Sailor Moon Blues
By Erica Lee
When I was six years old, I loved Sailor Moon.
I was mesmerized by this normal schoolgirl who transformed into a superhero to save her town week after week. I thrived on it. I filled pages and pages of notebooks of drawings of all the Sailor Moon characters. Six-year-old me even designed a costume for myself in case the Sailor Soldiers asked me to join them! They were magical and powerful; what little kid wouldn’t love them? Well. Maybe I loved Sailor Moon a little too much.
When I was six years old, I wanted blonde hair and blue eyes.
Eventually, I realized that black hair wouldn’t naturally change to blonde when I grew up, and that the same went for eyes. At the time, I thought I had just been a silly little kid. All children have wild dreams when they’re young! Some want to be astronauts, some want to be twelve feet tall, some want to be financially stable with a promising career after college, and this one wanted blonde hair and blue eyes to match her favorite heroine.
I realized that my friends rarely had this problem. They all “matched” their favorite heroines. If we were PowerPuff Girls that day, I was Buttercup, even though I was definitely not as snarky! But since I had black hair, I had to be Buttercup. When we played princesses, I could be Mulan, and Mulan only. Don’t get me wrong, I love Mulan. But a girl can save China from the Huns only so many times before it gets old.
My friends had many more options. They could be Belle, Blossom from the PowerPuff Girls, or Ariel if they used their imagination. My blonde friends? The world was their oyster! Sleeping Beauty, Tinkerbell, Alice, Cinderella, Bubbles, or the Swan Princess were the most popular options. So many characters, so little time!
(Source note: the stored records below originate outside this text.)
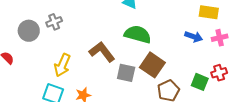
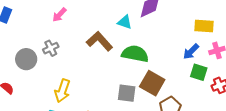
blue arrow: (194, 37) -> (191, 52), turned 120
brown L-shape: (102, 52) -> (100, 41), moved
green square: (200, 82) -> (199, 72), moved

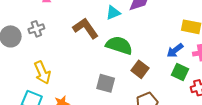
cyan triangle: (125, 22) -> (113, 13), turned -49
brown square: (152, 83) -> (140, 69), moved, size x0.7
yellow arrow: (62, 91) -> (42, 73), turned -50

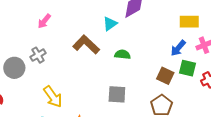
green semicircle: (119, 45) -> (123, 54), size x0.6
brown square: (140, 69) -> (165, 76), moved

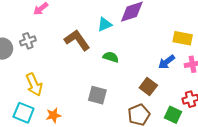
green square: (187, 68) -> (173, 115), moved

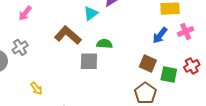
yellow arrow: (34, 84) -> (36, 88), size x0.6
gray square: (97, 95) -> (89, 61), moved
green square: (173, 115) -> (169, 74), moved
When I was young, there were only three Disney princesses and zero members of the Powerpuff Girls who represented non-white individuals. Today, Princess Tiana has joined the lineup, but is four women of color out of eleven Disney princesses enough? Research says no.
Indiana University recently released a study conducted by Nicole Martins, an assistant professor of communications, that claims that white girls, black girls, and black boys all face a decrease in self-esteem when watching T.V. programs. The only demographic in which they saw increased self-esteem was for white boys.
Since television and media constantly include harmful assumptions like gender roles and racial stereotypes, it would be naive to think that these stereotypes are not influencing the children watching these programs. Children and adults both compare themselves to the people around them and the models they’re given, and if they feel that they measure up to their models, this affects their self esteem. Often, black characters in T.V. programs are portrayed as unprofessional and provocatively dressed compared to white characters.
According to Calvert, male characters appear four times as often in children’s Saturday morning T.V. shows. The few women on these shows often exhibit typically “female-typed” traits. “Women on television are not given a variety of roles,” said Martins. “The roles that they see are pretty simplistic; they’re almost always one-dimensional and focused on the success they have because of how they look, not what they do or what they think or how they got there.” These incredibly restrictive roles can affect a young girl’s ideas about her abilities and opportunities.
Feeding children restrictive, unrepresentative scripts of what people in their demographic can and can’t do is harmful and unhelpful to them and to society as a whole. This is what Chimimanda Ngozi Adichie refers to as a “single story.” Thinking about a human being’s life in only two dimensions takes away their humanity and their voice in representing themselves. “Show a people as one thing,” said Adichie in a recent TED talk, “as only one thing, over and over again, and that is what they become.”
Representation matters. Although my friends all “matched” a Disney Princess and were represented in their physical appearance, those princesses did not represent the full gamut of what they could become. I only had Mulan to choose from. So I’ll wait. I’ll hope that characters like Wu Mei, a female kung fu master, or Wu Zetian, one of the most famous Chinese empresses, get their own movies by the time my children are old enough to watch them. I’ll hope that T.V. shows include more women and people of color in well-written roles.
In the meantime? I’ll just be glad that the new Sailor Moon doesn’t rely on Tuxedo Mask to save her anymore.